Chefs d' œuvres et irrégularité

Certes, la période 1909-1914 marque l'apogée de la peinture futuriste. Certains de ses chefs d'œuvre, heureusement, étaient au rendez-vous : les Stati d'animo de Boccioni, dont le dynamisme n'a rien perdu de sa force depuis leur présentation chez Bernheim-Jeune en 1912 ; les Funérailles de l'anarchiste Galli de Carrà, dont la violence unanimiste fait elle aussi forte impression ; La Révolte de Russolo, d'un géométrisme anguleux et coloré d'une puissante individualité ; le grand puzzle multicolore qu'est le Pan-pan au Monico de Severini – dans sa reconstitution de 1959, puisque l'orignal a disparu pendant la Deuxième Guerre mondiale –, et , parmi les sculptures, l'étonnant Sviluppo di una bottiglia nello spazio de Boccioni. De Balla, deux toiles seulement, autrement dit, presque rien.

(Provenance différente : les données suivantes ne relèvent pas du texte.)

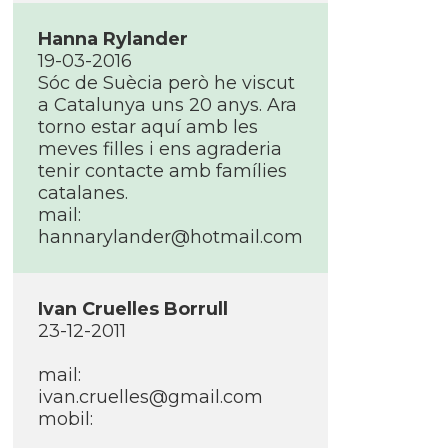
Hanna Rylander
19-03-2016
Sóc de Suècia però he viscut
a Catalunya uns 20 anys. Ara
torno estar aquí­ amb les
meves filles i ens agraderia
tenir contacte amb famí­lies
catalanes.
mail:
hannarylander@hotmail.com
Ivan Cruelles Borrull
23-12-2011
mail:
ivan.cruelles@gmail.com
mobil:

La grande guerre a mis fin à cet extraordinaire foisonnement pictural. Boccioni meurt au front en 1916, d'un accident de cheval. Severini, dans les années vingt, abandonne l'esthétique futuriste et l'Italie (sa femme est la fille de Paul Fort) pour redécouvrir le monde de la comédie italienne. Carrà, quant à lui, se liera avec Morandi, faisant ainsi la jonction avec l'avant-garde future.

 

Au-delà de la peinture : le futurisme

Quoi qu'il en soit, limiter le futurisme à la peinture, c'est fausser gravement la portée d'un mouvement qui aura marqué non seulement la photographie, avec Bragaglia mais aussi l'architecture, avec Antonio Sant'Elia, précurseur de génie dont le nom est à peine évoqué dans le catalogue et qui lui aussi meurt à la guerre   , la musique, avec Balilla Pratella et surtout Russolo (théoricien de l'art des bruits), la danse, les arts décoratifs, avec notamment Depero, le livre et la typographie (avec ces œuvres phares que sont les livres en métal de Tullio d'Albisola et de Bruno Munari)   , le théâtre, la mode, la publicité, et jusqu'au design, faisant ainsi un pont avec l'Italie d'après 1945. En littérature, outre Marinetti, il faudrait citer au moins Cangiullo, Farfa, Folgore, Palazzeschi, Sanzin... Tout cela commençant avant 1914, certes, mais s'amplifiant après la guerre pour devenir un véritable mouvement, sur le modèle d'un parti politique, avec ses congrès, ses journaux, ses cellules, qui ont formé un véritable réseau futuriste d'un bout à l'autre de la péninsule, de Bari à Gorizia, de la Sicile au Trentin. 

 

Futurisme et fascisme

Les limites chronologiques de l'exposition, qui nous privent de toute cette richesse, dispensent de surcroît ses organisateurs – et donc le catalogue – d'aborder la question, pourtant difficile à éluder, des rapports entre futurisme et fascisme. Il va de soi que le malaise créé par cette compromission, dont Marinetti lui-même a été l'architecte, n'a pas été pour rien dans l'occultation du futurisme dans les décennies qui ont suivi la débâcle du régime. Mais on le répétera jamais assez : contrairement au nazisme, issu du cerveau d'un artiste raté viscéralement hostile à l'avant-garde, le fascisme a fait bon ménage avec cette dernière   . Ceci n'enlève rien aux aspects honteux du fascisme dès son origine ni ne diminue non plus la valeur intrinsèque du futurisme. Le nier, ou faire semblant de ne pas le voir, c'est se limiter à une conception simpliste des implications politiques de la modernité, qui sont infiniment plus subtiles (en France comme ailleurs) qu'on l'a parfois prétendu. Ajoutons que le fascisme, jusqu'aux tout derniers temps, était nationaliste, mais non raciste. Il y a eu des Juifs parmi les futuristes (Nelson Morpurgo par exemple) – comme il y a d'ailleurs eu des antifascistes (Russolo pour n'en mentionner qu'un). Marinetti, qui n'a jamais fait preuve d'antisémitisme, est resté, à quelques bouderies près dans les années vingt, pro-fasciste jusqu'au bout : l'un de ses derniers gestes sera de s'engager comme volontaire sur le front russe en 1942. 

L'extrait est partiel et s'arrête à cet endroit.